Many destination dining spots seek to inspire a deeper appreciation for the ground in which their ingredients are grown, either by extensively detailing each vegetable’s origins on their menus or by harvesting them directly onsite. In Ube, Japan, architect Junya Ishigami has helped a childhood friend open a restaurant that takes a different approach, highlighting the connection between soil and sustenance by operating out of a mud-encased cave sunken right into the earth.
Ishigami’s friend, chef Motonori Hirata, initially approached the designer looking to capture “the roughness of nature,” saying that, “Authentic cuisines require such a place.”
The idea of something heavy and weathered also spoke to Hirata’s desire for a timeless building with a feeling of pre-existing history. Adding to the challenge was the fact that the design had to accommodate not just the chef’s restaurant, but also housing for him and his family.
The concept that Ishigami and his team developed positions the building’s white-painted concrete roof at grade, hiding its cave-like dining and living spaces underground within an excavated trench.

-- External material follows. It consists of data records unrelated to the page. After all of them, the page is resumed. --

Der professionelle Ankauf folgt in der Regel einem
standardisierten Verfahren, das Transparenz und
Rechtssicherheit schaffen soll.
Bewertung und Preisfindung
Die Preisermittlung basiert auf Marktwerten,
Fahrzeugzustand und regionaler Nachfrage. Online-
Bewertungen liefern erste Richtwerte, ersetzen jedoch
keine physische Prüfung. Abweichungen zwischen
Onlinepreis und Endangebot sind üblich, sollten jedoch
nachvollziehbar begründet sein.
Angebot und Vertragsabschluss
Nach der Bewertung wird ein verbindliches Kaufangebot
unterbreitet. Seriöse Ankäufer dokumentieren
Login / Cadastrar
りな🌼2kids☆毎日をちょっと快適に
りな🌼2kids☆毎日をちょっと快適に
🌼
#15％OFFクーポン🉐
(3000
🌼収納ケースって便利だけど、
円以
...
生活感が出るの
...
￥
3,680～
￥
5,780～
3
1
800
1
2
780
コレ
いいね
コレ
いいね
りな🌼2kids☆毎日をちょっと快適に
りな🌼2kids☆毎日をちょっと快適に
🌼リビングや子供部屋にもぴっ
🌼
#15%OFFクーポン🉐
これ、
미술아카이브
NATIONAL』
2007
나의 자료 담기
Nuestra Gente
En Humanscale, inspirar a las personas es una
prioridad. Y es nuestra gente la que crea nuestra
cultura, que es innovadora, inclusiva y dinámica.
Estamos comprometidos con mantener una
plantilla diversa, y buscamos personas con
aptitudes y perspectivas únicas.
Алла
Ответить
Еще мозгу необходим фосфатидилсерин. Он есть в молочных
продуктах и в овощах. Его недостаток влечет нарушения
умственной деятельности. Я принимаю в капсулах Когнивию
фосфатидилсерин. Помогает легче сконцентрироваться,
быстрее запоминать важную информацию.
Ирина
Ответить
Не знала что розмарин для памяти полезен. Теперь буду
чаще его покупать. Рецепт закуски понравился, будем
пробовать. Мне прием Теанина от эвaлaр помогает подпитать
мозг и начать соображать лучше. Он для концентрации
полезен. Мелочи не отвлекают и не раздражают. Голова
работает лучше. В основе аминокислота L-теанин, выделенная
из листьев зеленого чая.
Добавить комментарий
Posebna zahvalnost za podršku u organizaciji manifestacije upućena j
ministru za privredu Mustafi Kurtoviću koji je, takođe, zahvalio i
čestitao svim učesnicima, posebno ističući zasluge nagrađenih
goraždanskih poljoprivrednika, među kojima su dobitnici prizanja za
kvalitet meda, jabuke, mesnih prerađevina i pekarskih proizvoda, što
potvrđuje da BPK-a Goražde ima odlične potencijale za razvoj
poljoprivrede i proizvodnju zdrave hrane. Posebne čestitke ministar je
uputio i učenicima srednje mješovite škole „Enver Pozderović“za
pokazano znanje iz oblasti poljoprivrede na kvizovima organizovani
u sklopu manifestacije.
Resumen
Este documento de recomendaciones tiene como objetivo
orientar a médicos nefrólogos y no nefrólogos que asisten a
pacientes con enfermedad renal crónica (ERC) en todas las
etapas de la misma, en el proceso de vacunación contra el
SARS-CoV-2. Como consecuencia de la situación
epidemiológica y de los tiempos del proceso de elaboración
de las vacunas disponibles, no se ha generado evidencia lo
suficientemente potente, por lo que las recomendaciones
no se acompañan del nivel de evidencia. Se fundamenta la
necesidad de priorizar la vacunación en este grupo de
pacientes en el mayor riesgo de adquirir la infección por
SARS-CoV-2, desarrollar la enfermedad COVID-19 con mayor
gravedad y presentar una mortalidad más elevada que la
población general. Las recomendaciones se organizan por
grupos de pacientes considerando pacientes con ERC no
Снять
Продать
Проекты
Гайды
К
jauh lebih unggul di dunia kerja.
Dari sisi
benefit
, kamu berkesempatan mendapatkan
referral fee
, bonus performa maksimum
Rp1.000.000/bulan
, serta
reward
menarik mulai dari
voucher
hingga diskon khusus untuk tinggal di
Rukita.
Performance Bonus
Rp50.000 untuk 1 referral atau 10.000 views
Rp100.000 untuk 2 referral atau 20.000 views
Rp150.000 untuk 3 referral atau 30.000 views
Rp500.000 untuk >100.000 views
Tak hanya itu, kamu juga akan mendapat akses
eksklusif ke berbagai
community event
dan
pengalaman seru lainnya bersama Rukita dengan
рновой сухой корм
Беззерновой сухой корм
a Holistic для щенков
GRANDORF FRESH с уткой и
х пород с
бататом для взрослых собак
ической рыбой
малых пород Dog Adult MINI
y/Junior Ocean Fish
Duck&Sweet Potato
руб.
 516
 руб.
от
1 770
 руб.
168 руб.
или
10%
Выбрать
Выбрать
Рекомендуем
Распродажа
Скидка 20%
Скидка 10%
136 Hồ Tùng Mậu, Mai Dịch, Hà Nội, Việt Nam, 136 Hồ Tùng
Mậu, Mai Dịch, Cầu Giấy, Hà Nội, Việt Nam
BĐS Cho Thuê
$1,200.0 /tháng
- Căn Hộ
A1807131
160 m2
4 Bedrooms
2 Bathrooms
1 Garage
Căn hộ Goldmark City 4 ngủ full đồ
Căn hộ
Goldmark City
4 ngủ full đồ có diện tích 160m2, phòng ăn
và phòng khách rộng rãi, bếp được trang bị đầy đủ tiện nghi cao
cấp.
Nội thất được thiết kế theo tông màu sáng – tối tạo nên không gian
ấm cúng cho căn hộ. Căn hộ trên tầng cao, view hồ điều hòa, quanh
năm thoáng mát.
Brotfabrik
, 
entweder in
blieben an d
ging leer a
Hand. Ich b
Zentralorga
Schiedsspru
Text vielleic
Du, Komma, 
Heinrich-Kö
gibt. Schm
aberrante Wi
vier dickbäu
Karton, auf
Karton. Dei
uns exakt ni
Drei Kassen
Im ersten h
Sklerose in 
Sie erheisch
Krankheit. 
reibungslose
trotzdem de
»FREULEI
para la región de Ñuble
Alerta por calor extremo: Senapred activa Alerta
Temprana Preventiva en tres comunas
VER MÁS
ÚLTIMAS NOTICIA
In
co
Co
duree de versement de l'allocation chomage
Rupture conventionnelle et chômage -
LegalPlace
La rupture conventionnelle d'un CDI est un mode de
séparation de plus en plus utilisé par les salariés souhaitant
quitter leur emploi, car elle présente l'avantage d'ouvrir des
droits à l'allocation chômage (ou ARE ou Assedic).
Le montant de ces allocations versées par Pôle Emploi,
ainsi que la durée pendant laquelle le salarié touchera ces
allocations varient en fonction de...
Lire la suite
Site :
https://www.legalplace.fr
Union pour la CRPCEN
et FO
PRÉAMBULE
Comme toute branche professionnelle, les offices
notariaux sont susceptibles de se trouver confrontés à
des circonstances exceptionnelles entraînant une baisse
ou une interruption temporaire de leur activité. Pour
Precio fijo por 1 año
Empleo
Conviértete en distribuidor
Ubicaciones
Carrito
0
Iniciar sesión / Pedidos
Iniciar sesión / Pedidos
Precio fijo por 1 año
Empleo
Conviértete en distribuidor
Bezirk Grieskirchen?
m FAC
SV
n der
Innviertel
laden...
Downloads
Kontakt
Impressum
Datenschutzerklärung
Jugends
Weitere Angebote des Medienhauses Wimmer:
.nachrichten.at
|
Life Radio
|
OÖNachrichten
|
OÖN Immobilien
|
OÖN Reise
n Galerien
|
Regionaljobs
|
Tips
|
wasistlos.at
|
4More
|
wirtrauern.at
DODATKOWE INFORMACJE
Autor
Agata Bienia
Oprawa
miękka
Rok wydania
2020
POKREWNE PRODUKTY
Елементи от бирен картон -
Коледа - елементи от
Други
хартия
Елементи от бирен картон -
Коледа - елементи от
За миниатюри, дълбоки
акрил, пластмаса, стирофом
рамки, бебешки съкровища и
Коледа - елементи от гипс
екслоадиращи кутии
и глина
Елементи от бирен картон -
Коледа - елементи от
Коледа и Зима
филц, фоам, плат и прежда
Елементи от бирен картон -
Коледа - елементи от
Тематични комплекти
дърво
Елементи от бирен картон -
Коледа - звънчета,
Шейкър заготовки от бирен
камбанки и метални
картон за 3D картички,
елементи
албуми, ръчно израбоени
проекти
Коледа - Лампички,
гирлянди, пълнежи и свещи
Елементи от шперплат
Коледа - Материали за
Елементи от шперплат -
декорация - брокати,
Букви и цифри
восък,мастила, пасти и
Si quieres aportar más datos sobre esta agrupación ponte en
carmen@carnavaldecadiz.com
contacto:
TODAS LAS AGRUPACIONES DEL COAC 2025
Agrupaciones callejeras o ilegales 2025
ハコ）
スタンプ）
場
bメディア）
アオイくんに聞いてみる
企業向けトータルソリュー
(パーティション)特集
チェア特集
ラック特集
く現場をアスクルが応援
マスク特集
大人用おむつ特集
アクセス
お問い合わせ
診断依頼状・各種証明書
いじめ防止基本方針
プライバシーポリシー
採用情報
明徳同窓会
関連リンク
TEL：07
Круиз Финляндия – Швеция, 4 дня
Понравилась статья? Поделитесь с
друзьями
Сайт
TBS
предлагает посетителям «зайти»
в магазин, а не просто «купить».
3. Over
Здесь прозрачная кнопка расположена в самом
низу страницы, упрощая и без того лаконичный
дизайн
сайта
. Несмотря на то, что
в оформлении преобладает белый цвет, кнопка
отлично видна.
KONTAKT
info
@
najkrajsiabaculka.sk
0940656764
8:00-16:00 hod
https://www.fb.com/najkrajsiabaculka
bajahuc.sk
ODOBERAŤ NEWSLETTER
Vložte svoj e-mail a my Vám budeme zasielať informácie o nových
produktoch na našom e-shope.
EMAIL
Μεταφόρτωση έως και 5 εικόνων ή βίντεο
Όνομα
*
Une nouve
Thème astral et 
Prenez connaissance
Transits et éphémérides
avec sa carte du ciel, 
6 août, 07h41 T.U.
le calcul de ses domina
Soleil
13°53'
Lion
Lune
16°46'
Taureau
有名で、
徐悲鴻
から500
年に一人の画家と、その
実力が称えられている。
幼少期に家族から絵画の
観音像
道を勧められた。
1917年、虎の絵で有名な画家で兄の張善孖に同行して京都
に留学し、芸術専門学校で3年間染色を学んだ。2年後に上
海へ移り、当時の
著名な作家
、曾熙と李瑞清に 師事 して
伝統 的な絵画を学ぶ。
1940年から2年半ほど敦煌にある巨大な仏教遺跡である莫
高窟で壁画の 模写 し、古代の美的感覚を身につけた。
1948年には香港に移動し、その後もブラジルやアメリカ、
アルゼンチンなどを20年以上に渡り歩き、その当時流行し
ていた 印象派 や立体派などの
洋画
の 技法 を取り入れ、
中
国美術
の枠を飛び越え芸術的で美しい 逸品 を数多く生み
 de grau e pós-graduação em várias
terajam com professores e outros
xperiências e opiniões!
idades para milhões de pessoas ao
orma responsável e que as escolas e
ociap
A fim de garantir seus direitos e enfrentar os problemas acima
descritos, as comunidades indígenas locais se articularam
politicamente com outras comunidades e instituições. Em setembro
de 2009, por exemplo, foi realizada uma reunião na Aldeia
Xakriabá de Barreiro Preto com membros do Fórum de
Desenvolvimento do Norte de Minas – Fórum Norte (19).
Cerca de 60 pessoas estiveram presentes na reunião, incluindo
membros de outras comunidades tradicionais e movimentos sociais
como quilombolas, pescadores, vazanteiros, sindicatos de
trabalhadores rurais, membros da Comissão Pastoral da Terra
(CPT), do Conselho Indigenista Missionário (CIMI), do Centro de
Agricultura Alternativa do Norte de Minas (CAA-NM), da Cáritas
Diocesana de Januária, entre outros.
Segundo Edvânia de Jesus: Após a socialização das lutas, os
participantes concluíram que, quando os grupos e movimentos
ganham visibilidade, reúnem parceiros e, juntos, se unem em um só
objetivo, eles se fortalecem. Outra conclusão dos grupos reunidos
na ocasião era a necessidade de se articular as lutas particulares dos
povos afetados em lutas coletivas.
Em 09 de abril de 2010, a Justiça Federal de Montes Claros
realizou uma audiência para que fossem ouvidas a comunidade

The restaurant is focused at the northern end of the site, separated from the southern residence by a trio of open-air courtyards.
The primordial appearance of the structure hides the complex technology behind its construction process. Originally developed as a massing model, the design was then converted into 3D data and input into a total station surveying instrument. Working off coordinates from that instrument’s pile mapping, the construction team then dug a series of holes, effectively forming a giant mould that was later filled with concrete. Once the concrete had hardened, the final structure was dug out like a buried fossil.
While the original plan was to wash the building clean after excavation, the rich hues and textured look of its mud coating inspired Junya Ishigami + Associates to instead embrace it as part of the design. Many of the building’s interior spaces were also different than the designers had anticipated, prompting them to adapt their planned furniture placements to take better advantage of the actual structure.
Similarly, the building’s glass walls — several of which are hinged to open and close — had to be carefully customized to the project’s final dimensions based on physical measurements and 3D scans. In this way, a large part of the design became an exercise in reverse-engineering.
Archways between the building’s substantial columns link its many spectacular spaces, which include a living room with a sunken conversation pit and a bathing alcove with a tub completely encased in the floor.
Along the building’s edge, curved walls of glass frame spectacular lookouts to the site’s lush subterranean gardens, while three skylights introduce additional natural light. With his cave-like concept, Junya Ishigami has effectively laid the groundwork for a restaurant that is as much a part of its terrain as any root vegetable.
The Tokyo architect creates a down-to-earth — yet completely out of-this-world — dining spot that doubles as a chef’s family home.